In my writeup on MIT’s Project Simile, and again in my talk at the CUSEC conference, I lauded an approach to collective information management that respects our actual linguistic nature. People don’t normally create vocabularies by committee. Rather, we absorb, imitate, innovate, and negotiate the vocabularies we use. Simile embraces that reality. It encourages people to name resources in ways that make sense to them, within the context of their tribes. Then it provides ways to map out equivalences among the terms used by different tribes.
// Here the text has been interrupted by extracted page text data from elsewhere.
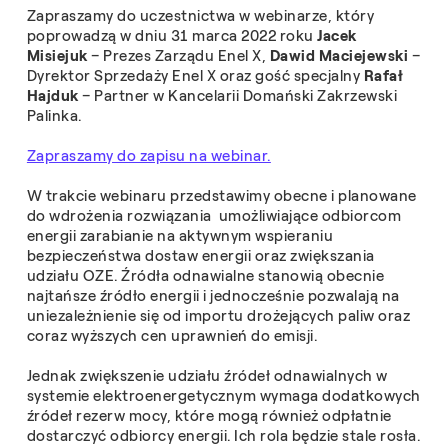
Zapraszamy do uczestnictwa w webinarze, który
poprowadzą w dniu 31 marca 2022 roku
Jacek
Misiejuk
– Prezes Zarządu Enel X,
Dawid Maciejewski
–
Dyrektor Sprzedaży Enel X oraz gość specjalny
Rafał
Hajduk
– Partner w Kancelarii Domański Zakrzewski
Palinka.
Zapraszamy do zapisu na webinar.
W trakcie webinaru przedstawimy obecne i planowane
do wdrożenia rozwiązania umożliwiające odbiorcom
energii zarabianie na aktywnym wspieraniu
bezpieczeństwa dostaw energii oraz zwiększania
udziału OZE. Źródła odnawialne stanowią obecnie
najtańsze źródło energii i jednocześnie pozwalają na
uniezależnienie się od importu drożejących paliw oraz
coraz wyższych cen uprawnień do emisji.
Jednak zwiększenie udziału źródeł odnawialnych w
systemie elektroenergetycznym wymaga dodatkowych
źródeł rezerw mocy, które mogą również odpłatnie
dostarczyć odbiorcy energii. Ich rola będzie stale rosła.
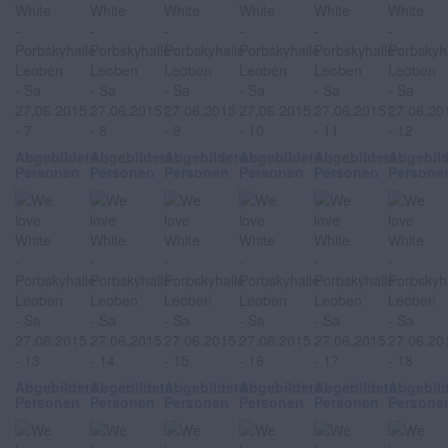
Abgebildete
Abgebildete
Abgebildete
Abgebildete
Abgebildete
Abgebil
Personen
Personen
Personen
Personen
Personen
Persone
Abgebildete
Abgebildete
Abgebildete
Abgebildete
Abgebildete
Abgebil
Personen
Personen
Personen
Personen
Personen
Persone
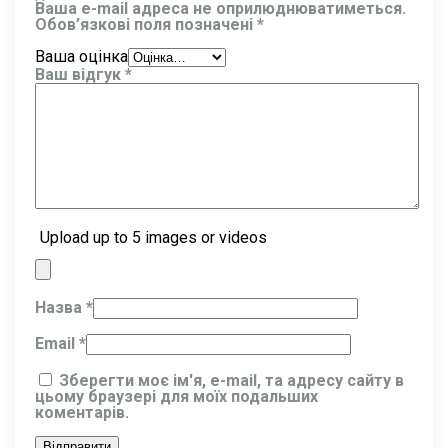
Ваша e-mail адреса не оприлюднюватиметься.
Обов’язкові поля позначені
*
Ваша оцінка
Ваш відгук
*
Upload up to 5 images or videos
Назва
*
Email
*
Зберегти моє ім'я, e-mail, та адресу сайту в
цьому браузері для моїх подальших
коментарів.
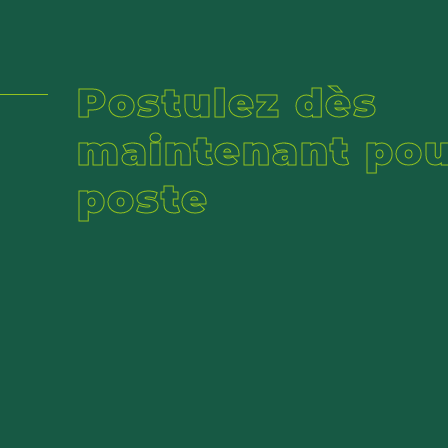
Postulez dès
maintenant pou
poste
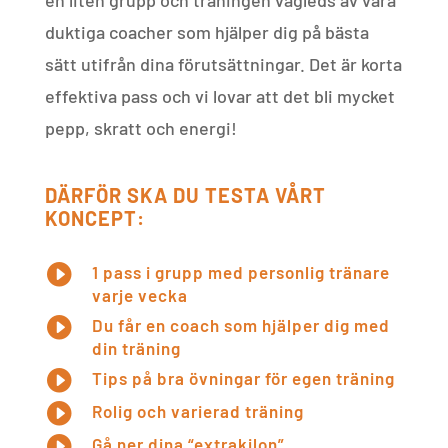
duktiga coacher som hjälper dig på bästa
sätt utifrån dina förutsättningar. Det är korta
effektiva pass och vi lovar att det bli mycket
pepp, skratt och energi!
DÄRFÖR SKA DU TESTA VÅRT
KONCEPT:

1 pass i grupp med personlig tränare
varje vecka

Du får en coach som hjälper dig med
din träning

Tips på bra övningar för egen träning

Rolig och varierad träning

Gå ner dina “extrakilon”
This same idea of pluralistic naming and equivalence mapping came up in last week’s Perspectives interview with Quentin Clark: Where is WinFS now? The connection was implicit but it’s worth making explicit. Here’s what Quentin said:
QC: Going through the litany of technologies that have come from WinFS, one of them is the notion of what I refer to as semi-structured records. The schema is not necessarily all that well defined at the outset of the application. How does the database handle that? We had built WinFS around a feature called UDTs [user-defined types], which is a column type — a CLR type system type.
We finished that up, and we built a whole spatial datatype on it in SQL Server 2008, it’s all good stuff.
But when we stepped back and looked at the semi-structured data problem in a larger context, beyond the WinFS requirements, we saw the need to extend the top-level SQL type system in that way. Not just UDTs, but to have arbitrary extensibility.
So we did this feature in SQL Server 2008 that we internally refer to as sparse columns. It’s a combination of various things. First, a large number of columns. Right now there’s a 1024 limit on the number of columns in a single SQL table. We’re way widening that out.
That comes of course with the ability to store data that’s very sparsely populated across a large number of columns. In SQL Server 2005 we actually allocate space for every column in every row, whether it’s filled or not.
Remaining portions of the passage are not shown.